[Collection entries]
※
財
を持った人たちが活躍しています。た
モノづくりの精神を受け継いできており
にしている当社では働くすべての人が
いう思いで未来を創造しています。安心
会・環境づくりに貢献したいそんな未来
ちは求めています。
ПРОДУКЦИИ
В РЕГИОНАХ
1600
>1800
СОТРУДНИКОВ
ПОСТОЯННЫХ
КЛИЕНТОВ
※
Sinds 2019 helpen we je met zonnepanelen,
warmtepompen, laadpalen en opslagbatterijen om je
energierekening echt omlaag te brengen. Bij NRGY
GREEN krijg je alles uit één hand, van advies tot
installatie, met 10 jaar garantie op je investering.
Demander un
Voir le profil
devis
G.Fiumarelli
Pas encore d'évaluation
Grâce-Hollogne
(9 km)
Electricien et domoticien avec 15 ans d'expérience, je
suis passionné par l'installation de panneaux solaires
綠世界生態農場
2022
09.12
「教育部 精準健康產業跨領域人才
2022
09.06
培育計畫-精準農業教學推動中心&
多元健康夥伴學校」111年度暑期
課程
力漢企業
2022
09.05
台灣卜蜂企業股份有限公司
※
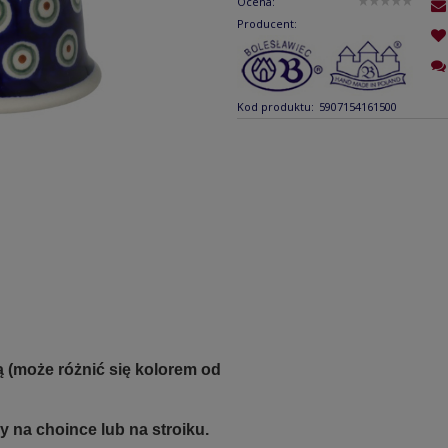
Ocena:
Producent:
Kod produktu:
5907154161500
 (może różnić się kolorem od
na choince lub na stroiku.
※
- WHAT YOU NEED TO DO
The output should be exactly the lines above from the line containing "warmtepompen, laadpalen en" to the line containing "台灣卜蜂企業股份有限公司", inclusive, with no other lines.

- SOLVED EXERCISE
warmtepompen, laadpalen en opslagbatterijen om je
energierekening echt omlaag te brengen. Bij NRGY
GREEN krijg je alles uit één hand, van advies tot
installatie, met 10 jaar garantie op je investering.
Demander un
Voir le profil
devis
G.Fiumarelli
Pas encore d'évaluation
Grâce-Hollogne
(9 km)
Electricien et domoticien avec 15 ans d'expérience, je
suis passionné par l'installation de panneaux solaires
綠世界生態農場
2022
09.12
「教育部 精準健康產業跨領域人才
2022
09.06
培育計畫-精準農業教學推動中心&
多元健康夥伴學校」111年度暑期
課程
力漢企業
2022
09.05
台灣卜蜂企業股份有限公司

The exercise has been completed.